ホアカリ

十四の丘

オオクニヌシは全国の美しい女神たちと逢瀬おうせを重ねた。そして多くの子供をもうけた。その数、一説には百八十柱にも及ぶという。
播磨はりまの国のホアカリも、たくさんいるオオクニヌシの子の一柱だ。そのホアカリは気性も行動も激しく、父神は手を焼いていた。

(はあっ……あいつ、マジでありえないよ。すぐキレるし、物に当たるし。品行方正で才色兼備な僕とは大違い。本当に僕の子供なのかな。実は、天孫だったり大和やまとの神だったりするんじゃない? ……って、何意味不明なこと言ってるんだ僕は。……そうだ。いっそ捨てて逃げちゃおう。うんうん、それがいい)

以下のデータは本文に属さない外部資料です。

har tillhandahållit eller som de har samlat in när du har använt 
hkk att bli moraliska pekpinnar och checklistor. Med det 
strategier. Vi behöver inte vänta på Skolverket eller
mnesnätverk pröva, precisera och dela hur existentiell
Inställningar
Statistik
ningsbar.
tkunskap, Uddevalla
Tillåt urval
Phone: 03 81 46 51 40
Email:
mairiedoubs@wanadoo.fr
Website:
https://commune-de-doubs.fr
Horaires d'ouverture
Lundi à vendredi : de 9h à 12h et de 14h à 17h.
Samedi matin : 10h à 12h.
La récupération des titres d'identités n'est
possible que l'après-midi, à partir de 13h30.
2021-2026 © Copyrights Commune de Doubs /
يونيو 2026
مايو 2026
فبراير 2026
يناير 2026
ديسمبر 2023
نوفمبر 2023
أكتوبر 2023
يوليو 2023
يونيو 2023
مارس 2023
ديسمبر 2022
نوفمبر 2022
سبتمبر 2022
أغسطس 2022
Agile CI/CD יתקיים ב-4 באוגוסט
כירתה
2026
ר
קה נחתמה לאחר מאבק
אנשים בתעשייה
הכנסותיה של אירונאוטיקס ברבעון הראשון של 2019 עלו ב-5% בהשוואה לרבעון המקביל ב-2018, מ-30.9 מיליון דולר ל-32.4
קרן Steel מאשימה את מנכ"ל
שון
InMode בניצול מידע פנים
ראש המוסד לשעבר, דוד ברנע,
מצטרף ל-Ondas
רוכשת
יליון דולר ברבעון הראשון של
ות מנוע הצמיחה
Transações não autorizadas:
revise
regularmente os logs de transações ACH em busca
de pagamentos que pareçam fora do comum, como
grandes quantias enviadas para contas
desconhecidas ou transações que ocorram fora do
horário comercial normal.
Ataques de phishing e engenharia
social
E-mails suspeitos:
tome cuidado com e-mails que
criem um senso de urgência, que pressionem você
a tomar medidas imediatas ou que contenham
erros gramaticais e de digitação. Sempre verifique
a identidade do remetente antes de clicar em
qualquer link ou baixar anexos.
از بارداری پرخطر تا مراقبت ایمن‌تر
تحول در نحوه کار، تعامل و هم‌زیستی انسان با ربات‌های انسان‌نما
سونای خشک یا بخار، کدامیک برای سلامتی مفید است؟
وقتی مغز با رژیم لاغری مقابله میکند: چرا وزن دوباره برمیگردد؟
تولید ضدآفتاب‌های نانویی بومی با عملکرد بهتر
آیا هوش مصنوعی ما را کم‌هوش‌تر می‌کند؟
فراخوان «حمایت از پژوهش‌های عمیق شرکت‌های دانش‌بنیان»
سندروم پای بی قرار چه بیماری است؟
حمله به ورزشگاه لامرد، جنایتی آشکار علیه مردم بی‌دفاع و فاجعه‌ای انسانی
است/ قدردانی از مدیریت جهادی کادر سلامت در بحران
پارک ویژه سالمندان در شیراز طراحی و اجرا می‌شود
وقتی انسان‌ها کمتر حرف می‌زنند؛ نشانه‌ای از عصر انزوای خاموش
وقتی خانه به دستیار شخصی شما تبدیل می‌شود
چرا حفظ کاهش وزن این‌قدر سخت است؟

ニヤリとしたオオクニヌシは、さっそく憂いの元凶のところへ向かった。

「ねぇ、ホアカリ、ちょっと水みに出かけるんだけどさ、手伝ってくれる?」

「あ? めんどくせぇし、行かねーよ」

「まあまあ、そう言わずに。因達いだて神山かみやまの美味しい湧き水だよ?」

「山か!? なら行く」

(息子がアウトドア好きで良かった)

言葉巧みにたぶらかすのは彼の特技だ。
こうして因達の神山まで、まんまとホアカリを連れ出したオオクニヌシ。その子が水を汲みに行っている隙に、急いで川に船を出して逃げ去ろうとした。

「親父ぃ、汲んできたぞ……っていねぇ」

ホアカリは父がいたはずの場所まで戻ってきたが、その姿がない。不審に思ってきょろきょろ見渡すと、父神の乗った船が出発するところだった。

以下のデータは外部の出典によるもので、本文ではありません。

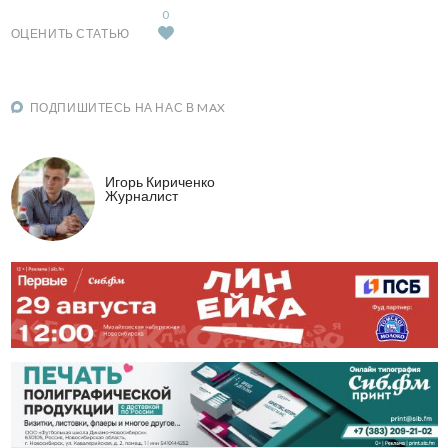
0
ОЦЕНИТЬ СТАТЬЮ
ПОДПИШИТЕСЬ НА НАС В MAX
Игорь Кириченко
Журналист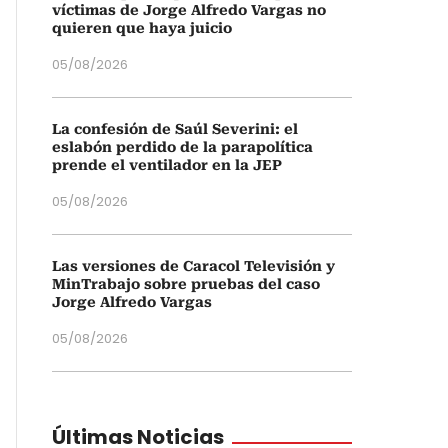
víctimas de Jorge Alfredo Vargas no
quieren que haya juicio
05/08/2026
La confesión de Saúl Severini: el
eslabón perdido de la parapolítica
prende el ventilador en la JEP
05/08/2026
Las versiones de Caracol Televisión y
MinTrabajo sobre pruebas del caso
Jorge Alfredo Vargas
05/08/2026
Últimas Noticias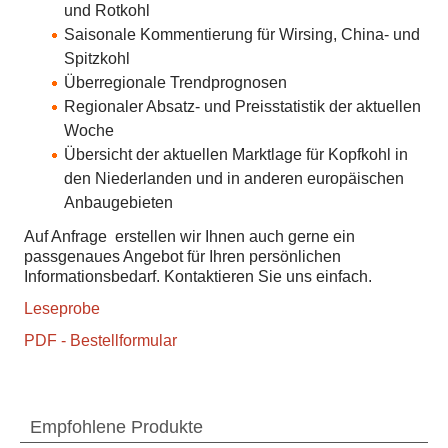
und Rotkohl
Saisonale Kommentierung für Wirsing, China- und
Spitzkohl
Überregionale Trendprognosen
Regionaler Absatz- und Preisstatistik der aktuellen
Woche
Übersicht der aktuellen Marktlage für Kopfkohl in
den Niederlanden und in anderen europäischen
Anbaugebieten
Auf Anfrage erstellen wir Ihnen auch gerne ein
passgenaues Angebot für Ihren persönlichen
Informationsbedarf. Kontaktieren Sie uns einfach.
Leseprobe
PDF - Bestellformular
Empfohlene Produkte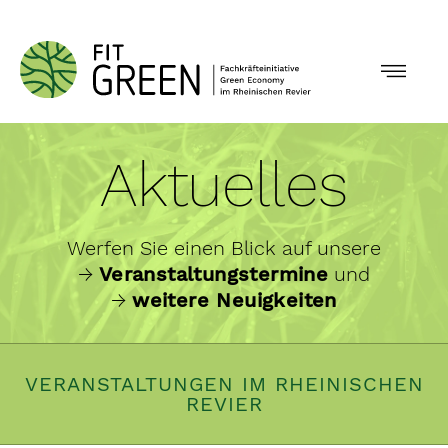
Skip
to
Toggl
content
Navig
Angebote
Aktuelles
Über Fit Green
Werfen Sie einen Blick auf unsere
→
Veranstaltungstermine
und
Aktuelles
→
weitere Neuigkeiten
Glossar
VERANSTALTUNGEN IM RHEINISCHEN
Kontakt
REVIER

「あンのくそ親父! 俺を置き去りにする気か、ザッケンナコラー! ぜってぇ許さねぇ……うおおおおお、風よ猛れ! 波よ狂え! あの船をぶっ潰せぇ!!」

怒り恨んだホアカリは神力で風波を起こし、父の船に追い迫った。

「うわっ、なんだ? 急に川が荒れて……進めないっ。わわわわ、飛ばされるぅぅぅ!」

激しい嵐に、ついに船は丘の上まで吹き飛ばされ、粉々に打ち壊された。それが由来で、そこを船丘ふなおか波丘なみおかというようになった。
ホアカリの起こした暴風はそれだけにとどまらず、周囲のあらゆるものを飛び散らかした。琴が落ちた所は琴神丘ことかみおか、箱が落ちた所は箱丘はこおか梳匣くしげが落ちた所は匣丘くしげおかが落ちた所は箕形丘みかたおかみかが落ちた所は甕丘みかおか、稲が落ちた所は稲牟礼丘いなむれのおかかぶとが落ちた所は冑丘かぶとおか沈石いかりが落ちた所は沈石丘いかりおか、綱が落ちた所は藤丘ふじおか、鹿が落ちた所は鹿丘しかおか、犬が落ちた所は犬丘いぬおか蚕子ひめこが落ちた所は日女道丘ひめじおかと名付けられた。
命からがら、ほうほうの体で帰宅したオオクニヌシは、妻のノツヒメにこうこぼした。

「悪い子から逃げようとしたら、かえって辛く苦しい目に遭っちゃったよ……いやぁ、まいったね。てへ」

「てへ、じゃありません。私たちの愛しい子です、もっと大切にしてくださいね」

「は~い」

そんなわけで、そこを名付けて酷塩からしおといい、苦の斉くるしみのわたりといった。